The required output is a copy of each line in the material below that includes "Kelas".

[Opening Recorded information section]

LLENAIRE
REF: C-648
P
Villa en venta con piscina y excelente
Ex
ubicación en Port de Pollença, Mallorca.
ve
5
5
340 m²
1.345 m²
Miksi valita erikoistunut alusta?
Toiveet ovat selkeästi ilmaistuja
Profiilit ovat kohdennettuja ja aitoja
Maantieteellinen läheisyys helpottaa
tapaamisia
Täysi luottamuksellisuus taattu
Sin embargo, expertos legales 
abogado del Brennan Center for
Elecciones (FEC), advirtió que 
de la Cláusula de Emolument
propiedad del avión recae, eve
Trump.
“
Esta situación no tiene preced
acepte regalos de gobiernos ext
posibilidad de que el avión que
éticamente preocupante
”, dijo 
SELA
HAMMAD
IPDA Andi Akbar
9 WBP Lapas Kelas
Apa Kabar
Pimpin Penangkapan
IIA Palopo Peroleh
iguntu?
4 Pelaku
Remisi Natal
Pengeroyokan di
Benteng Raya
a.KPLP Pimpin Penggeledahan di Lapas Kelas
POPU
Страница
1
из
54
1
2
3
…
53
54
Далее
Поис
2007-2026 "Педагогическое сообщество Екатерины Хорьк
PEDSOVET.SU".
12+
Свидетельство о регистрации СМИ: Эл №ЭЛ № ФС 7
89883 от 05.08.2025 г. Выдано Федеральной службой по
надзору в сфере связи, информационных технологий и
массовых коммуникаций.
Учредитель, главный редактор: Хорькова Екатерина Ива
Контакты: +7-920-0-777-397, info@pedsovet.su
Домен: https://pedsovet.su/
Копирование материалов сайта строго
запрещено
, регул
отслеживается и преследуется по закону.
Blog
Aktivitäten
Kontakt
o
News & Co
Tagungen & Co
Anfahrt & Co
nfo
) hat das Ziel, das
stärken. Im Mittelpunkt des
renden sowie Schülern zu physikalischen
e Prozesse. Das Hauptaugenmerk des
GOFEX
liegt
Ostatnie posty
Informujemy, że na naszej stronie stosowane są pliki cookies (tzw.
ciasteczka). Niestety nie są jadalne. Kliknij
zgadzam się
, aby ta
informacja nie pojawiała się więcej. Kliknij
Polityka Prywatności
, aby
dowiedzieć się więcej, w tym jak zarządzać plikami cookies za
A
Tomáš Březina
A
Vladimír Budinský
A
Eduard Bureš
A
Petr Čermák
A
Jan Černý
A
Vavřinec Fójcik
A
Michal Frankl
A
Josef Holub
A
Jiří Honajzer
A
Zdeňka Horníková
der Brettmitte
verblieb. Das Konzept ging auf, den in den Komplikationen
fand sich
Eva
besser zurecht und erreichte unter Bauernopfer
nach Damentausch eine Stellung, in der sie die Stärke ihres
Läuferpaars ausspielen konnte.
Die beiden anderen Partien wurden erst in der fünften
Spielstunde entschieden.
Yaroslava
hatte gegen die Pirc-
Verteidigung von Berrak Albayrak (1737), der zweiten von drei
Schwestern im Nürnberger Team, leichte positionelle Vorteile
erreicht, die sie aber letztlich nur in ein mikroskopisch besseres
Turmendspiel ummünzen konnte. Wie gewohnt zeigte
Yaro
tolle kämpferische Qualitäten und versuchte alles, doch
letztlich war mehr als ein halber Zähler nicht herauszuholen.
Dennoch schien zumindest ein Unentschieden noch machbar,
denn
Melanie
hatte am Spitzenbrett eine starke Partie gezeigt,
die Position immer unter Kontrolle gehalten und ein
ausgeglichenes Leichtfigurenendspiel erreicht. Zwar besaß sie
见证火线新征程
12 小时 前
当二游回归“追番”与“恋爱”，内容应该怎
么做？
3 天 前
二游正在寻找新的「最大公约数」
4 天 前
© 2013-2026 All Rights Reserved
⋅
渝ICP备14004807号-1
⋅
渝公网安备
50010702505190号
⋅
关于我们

[Closing Recorded information section]

Output for this exercise —
9 WBP Lapas Kelas
a.KPLP Pimpin Penggeledahan di Lapas Kelas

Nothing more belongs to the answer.